Back in the Ye Olde Dayz, there was this thing called "dynamic headroom". It was the ability to squeeze the last bit of current from the PSU filter caps and apply it to the output transistors. How much more you could get for a few milliseconds (before you ran out of either current or output stage gain) varied from around 1.0dB or so to as little as zero.
These days, there is almost no such thing due to value engineering.
Not to confuse the OP even more, back in the '70s there was consideration (by the IHF IIRC) of a dynamic headroom spec, mostly in the context of reproducing wide dynamic range classical music (Like 1812 overture with cannon or mortar explosions). This was before the trick amp topologies like Class G/H were popular so peak vs continuos sine wave power was mostly a matter of transformer/power supply "regulation" ( regulation means how much the voltage sags under continuous current vs. no load voltage due to winding resistance) and power supply reservoir cap sizing that affects ripple voltage and clipping under power. The FTC even got involved with voltage sag after the transformer gets hot (temperature coefficient of copper wire increases resistance with increased temp causing more internal losses) adding a thermal preconditioning step before measuring rated output power.

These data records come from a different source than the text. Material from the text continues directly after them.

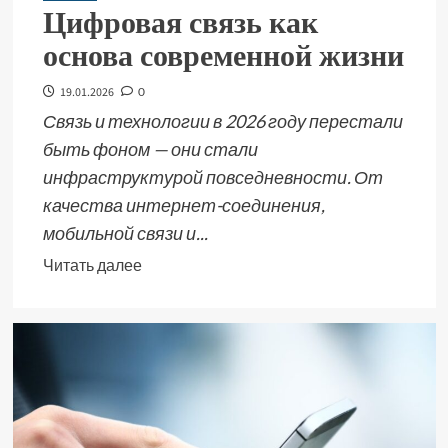
Цифровая связь как
основа современной жизни
19.01.2026
0
Связь и технологии в 2026 году перестали
быть фоном — они стали
инфраструктурой повседневности. От
качества интернет-соединения,
мобильной связи и...
Читать далее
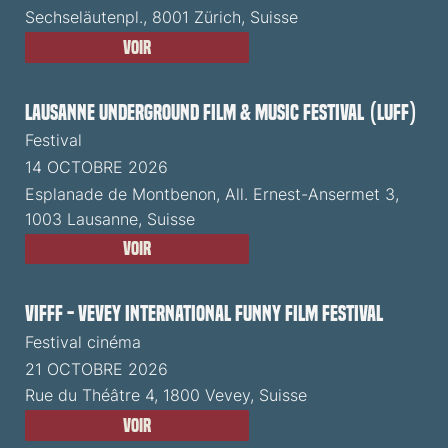
Sechseläutenpl., 8001 Zürich, Suisse
Voir
Lausanne Underground Film & Music Festival (LUFF)
Festival
14 OCTOBRE 2026
Esplanade de Montbenon, All. Ernest-Ansermet 3,
1003 Lausanne, Suisse
Voir
VIFFF - Vevey International Funny Film Festival
Festival cinéma
21 OCTOBRE 2026
Rue du Théâtre 4, 1800 Vevey, Suisse
Voir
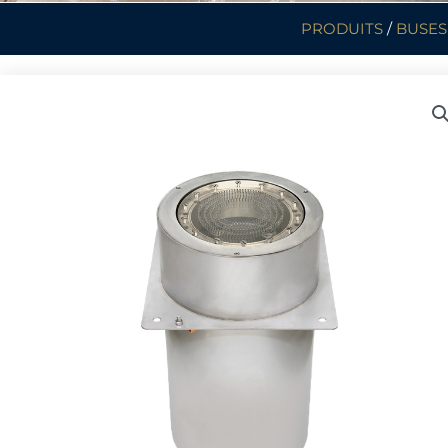
PRODUITS
/
BUSES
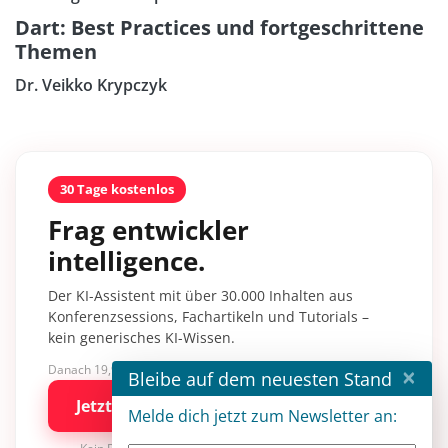
Dart: Best Practices und fortgeschrittene
Themen
Dr. Veikko Krypczyk
30 Tage kostenlos
Frag entwickler
intelligence.
Der KI-Assistent mit über 30.000 Inhalten aus
Konferenzsessions, Fachartikeln und Tutorials –
kein generisches KI-Wissen.
×
Danach 19,90 €/Monat mit entwickler.de BASIC
Bleibe auf dem neuesten Stand
Jetzt kostenlos testen
Melde dich jetzt zum Newsletter an:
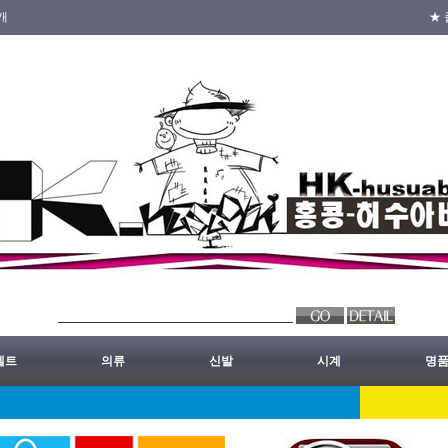
개
★ 
벨트
의류
신발
시계
명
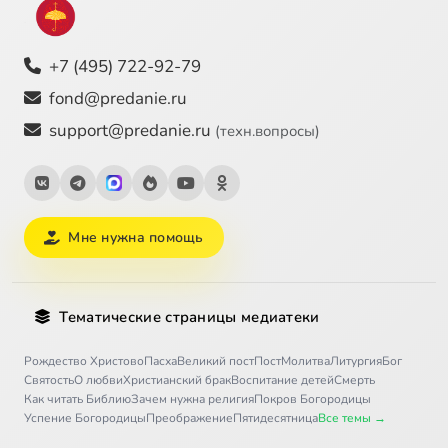
+7 (495) 722-92-79
fond@predanie.ru
support@predanie.ru
(техн.вопросы)
Мне нужна помощь
Тематические страницы медиатеки
Рождество Христово
Пасха
Великий пост
Пост
Молитва
Литургия
Бог
Святость
О любви
Христианский брак
Воспитание детей
Смерть
Как читать Библию
Зачем нужна религия
Покров Богородицы
Успение Богородицы
Преображение
Пятидесятница
Все темы →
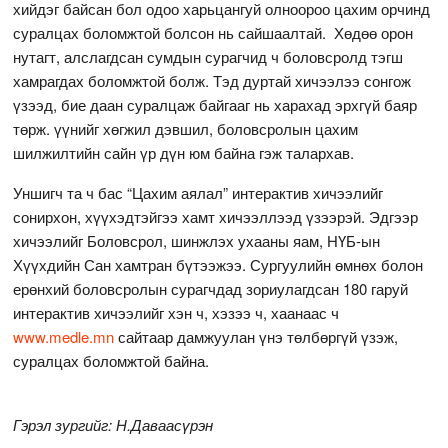
хийдэг байсан бол одоо харьцангуй олноороо цахим орчинд
суралцах боломжтой болсон нь сайшаалтай. Хөдөө орон
нутагт, алслагдсан сумдын сурагчид ч боловсролд тэгш
хамрагдах боломжтой болж. Тэд дуртай хичээлээ сонгож
үзээд, бие даан суралцаж байгааг нь харахад эрхгүй баяр
төрж. үүнийг хөгжил дэвшил, боловсролын цахим
шилжилтийн сайн үр дүн юм байна гэж талархав.
Уншигч та ч бас “Цахим аялал” интерактив хичээлийг
сонирхон, хүүхэдтэйгээ хамт хичээллээд үзээрэй. Эдгээр
хичээлийг Боловсрол, шинжлэх ухааны яам, НҮБ-ын
Хүүхдийн Сан хамтран бүтээжээ. Сургуулийн өмнөх болон
ерөнхий боловсролын сурагчдад зориулагдсан 180 гаруй
интерактив хичээлийг хэн ч, хэзээ ч, хаанаас ч
www.medle.mn
сайтаар дамжуулан үнэ төлбөргүй үзэж,
суралцах боломжтой байна.
Гэрэл зургийг: Н.Даваасүрэн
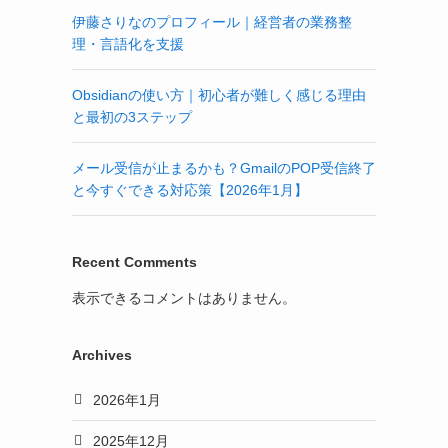
伊藤さりなのプロフィール｜経営者の業務整
理・言語化を支援
Obsidianの使い方｜初心者が難しく感じる理由
と最初の3ステップ
メール受信が止まるかも？GmailのPOP受信終了
と今すぐできる対応策【2026年1月】
Recent Comments
表示できるコメントはありません。
Archives
2026年1月
2025年12月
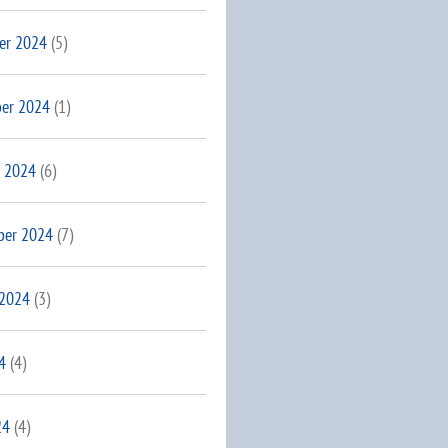
er 2024
(5)
er 2024
(1)
 2024
(6)
ber 2024
(7)
 2024
(3)
4
(4)
24
(4)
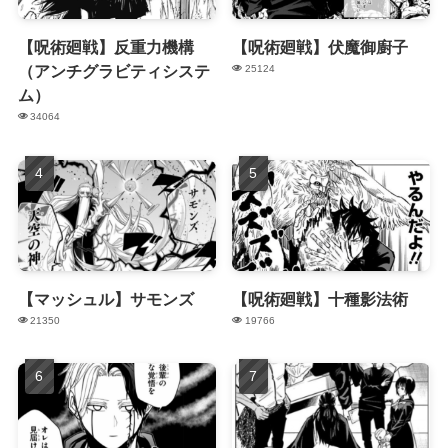
【呪術廻戦】反重力機構
【呪術廻戦】伏魔御廚子
（アンチグラビティシステ
25124
ム）
34064
【マッシュル】サモンズ
【呪術廻戦】十種影法術
21350
19766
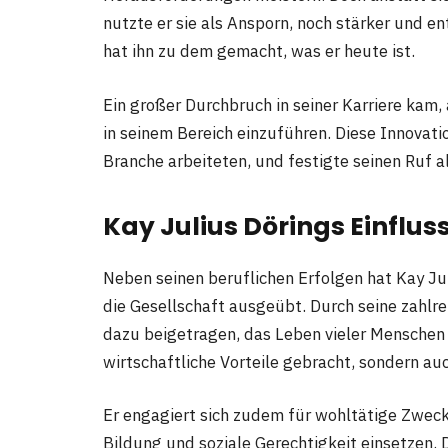
nutzte er sie als Ansporn, noch stärker und 
hat ihn zu dem gemacht, was er heute ist.
Ein großer Durchbruch in seiner Karriere kam,
in seinem Bereich einzuführen. Diese Innovatio
Branche arbeiteten, und festigte seinen Ruf 
Kay Julius Dörings Einfluss
Neben seinen beruflichen Erfolgen hat Kay Ju
die Gesellschaft ausgeübt. Durch seine zahlre
dazu beigetragen, das Leben vieler Menschen p
wirtschaftliche Vorteile gebracht, sondern auc
Er engagiert sich zudem für wohltätige Zwecke
Bildung und soziale Gerechtigkeit einsetzen. D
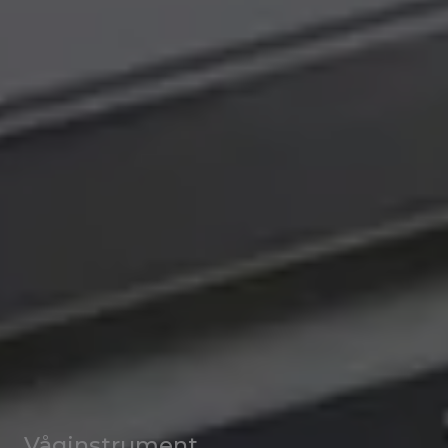
Våginstrument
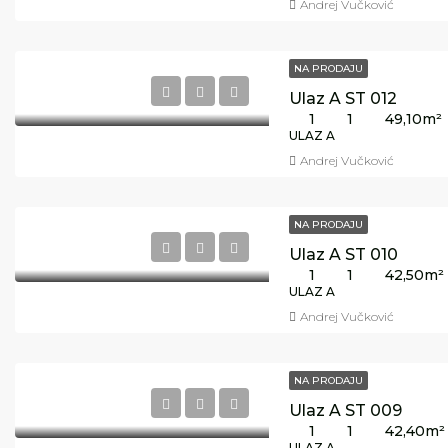
Andrej Vučković
NA PRODAJU
Ulaz A ST 012
1
1
49,10
m²
ULAZ A
Andrej Vučković
NA PRODAJU
Ulaz A ST 010
1
1
42,50
m²
ULAZ A
Andrej Vučković
NA PRODAJU
Ulaz A ST 009
1
1
42,40
m²
ULAZ A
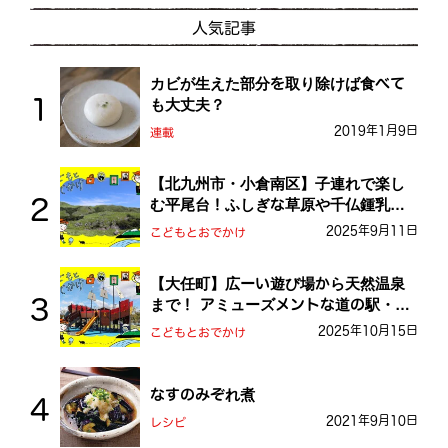
人気記事
カビが生えた部分を取り除けば食べて
も大丈夫？
2019年1月9日
連載
【北九州市・小倉南区】子連れで楽し
む平尾台！ふしぎな草原や千仏鍾乳洞
を探検しよう！
2025年9月11日
こどもとおでかけ
【大任町】広ーい遊び場から天然温泉
まで！ アミューズメントな道の駅・お
おとう桜街道
2025年10月15日
こどもとおでかけ
なすのみぞれ煮
2021年9月10日
レシピ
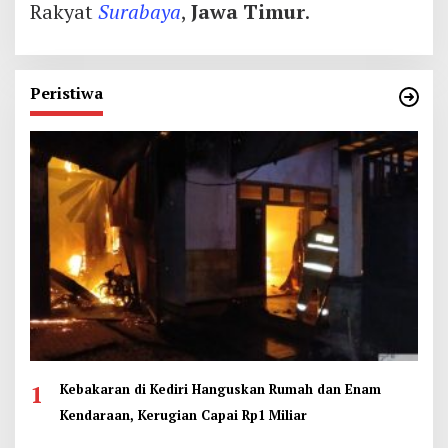
Rakyat
Surabaya
,
Jawa Timur
.
Peristiwa
1
Kebakaran di Kediri Hanguskan Rumah dan Enam
Kendaraan, Kerugian Capai Rp1 Miliar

These metrics like dynamic headroom and overly dynamic recordings did not gain much currency with consumers so faded away. FWIW modern amps with PFC and regulated supplies will not suffer regulation or temperature sag while a smart amp may reduce voltage in response to difficult local conditions.
Back in the late '80s I designed a small bedroom studio monitor amp for Peavey (AMR) that was a nominal 35W amp, but was capable of 2x the voltage output transiently, so 4x the peak output power... In practice that 4x power deteriorated quickly, so i specified it as something like 100W for X mSec, 60W for 15 seconds (limited on purpose to not overheat the amp), then 35W for 24x7. This was a kick-ass little amp, but the technology did not scale up to higher power points cost effectively, so that was the first and last model in that series.
This is an interesting (perhaps) diversion, but loudspeaker design and mating with appropriate amplification involves multiple variables beyond this simple discussion.